Barbicane et ses collègues, installés sur une éminence voisine, assistaient à l’opération. Devant eux, une pièce de canon était là, prête à faire feu sur un signe de l’ingénieur.
Quelques minutes avant midi, les premières gouttelettes du métal commencèrent à s’épancher; les bassins de réception s’emplirent peu à peu, et lorsque la fonte fut entièrement liquide, on la tint en repos pendant quelques instants, afin de faciliter la séparation des substances étrangères.
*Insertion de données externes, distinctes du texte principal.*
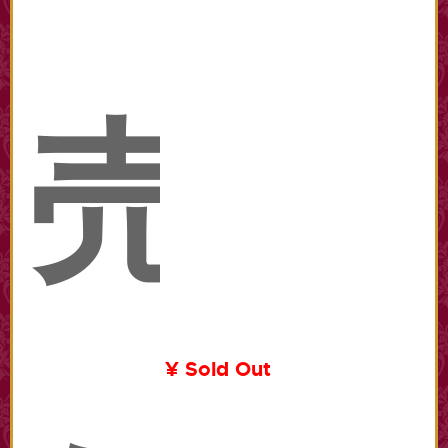
売
¥ Sold Out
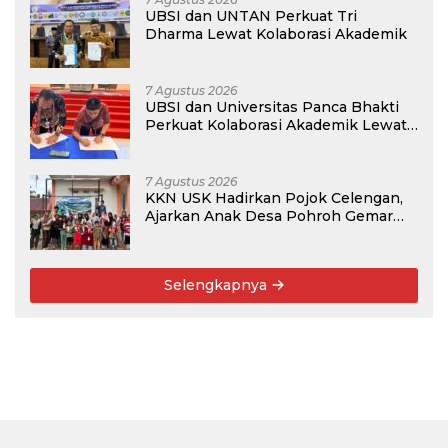
UBSI dan UNTAN Perkuat Tri
Dharma Lewat Kolaborasi Akademik
7 Agustus 2026
UBSI dan Universitas Panca Bhakti
Perkuat Kolaborasi Akademik Lewat
Program PKM
7 Agustus 2026
KKN USK Hadirkan Pojok Celengan,
Ajarkan Anak Desa Pohroh Gemar
Menabung
Selengkapnya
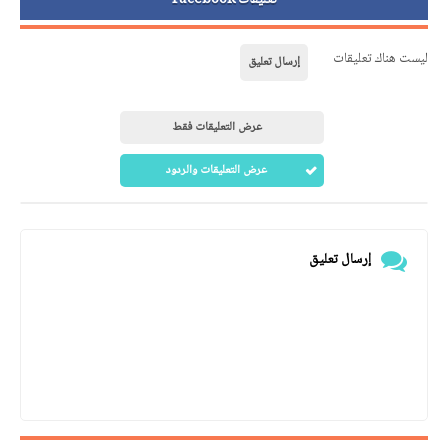
ليست هناك تعليقات
إرسال تعليق
عرض التعليقات فقط
عرض التعليقات والردود
إرسال تعليق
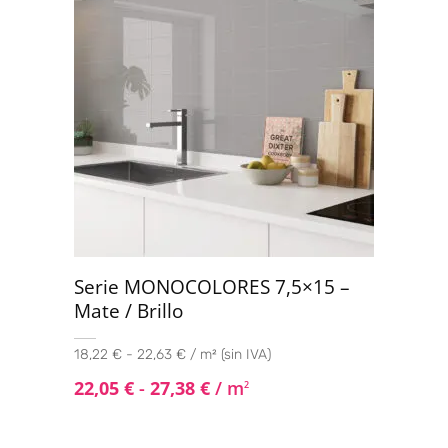
Serie MONOCOLORES 7,5×15 –
Mate / Brillo
18,22 € - 22,63 € / m² (sin IVA)
22,05
€
-
27,38
€
/ m
2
Midi sonna. Un coup de canon éclata soudain et jeta son éclair fauve dans les airs. Douze cents trous de coulée s’ouvrirent à la fois, et douze cents serpents de feu rampèrent vers le puits central, en déroulant leurs anneaux incandescents. Là ils se précipitèrent, avec un fracas épouvantable, à une profondeur de neuf cents pieds. C’était un émouvant et magnifique spectacle. Le sol tremblait, pendant que ces flots de fonte, lançant vers le ciel des tourbillons de fumée, volatilisaient en même temps l’humidité du moule et la rejetaient par les évents du revêtement de pierre sous la forme d’impénétrables vapeurs. Ces nuages factices déroulaient leurs spirales épaisses en montant vers le zénith jusqu’à une hauteur de cinq cents toises. Quelque sauvage, errant au-delà des limites de l’horizon, eût pu croire à la formation d’un nouveau cratère au sein de la Floride, et cependant ce n’était là ni une éruption, ni une trombe, ni un orage, ni une lutte d’éléments, ni un de ces phénomènes terribles que la nature est capable de produire! Non! l’homme seul avait créé ces vapeurs rougeâtres, ces flammes gigantesques dignes d’un volcan, ces trépidations bruyantes semblables aux secousses d’un tremblement de terre, ces mugissements rivaux des ouragans et des tempêtes, et c’était sa main qui précipitait, dans un abîme creusé par elle tout un Niagara, de métal en fusion.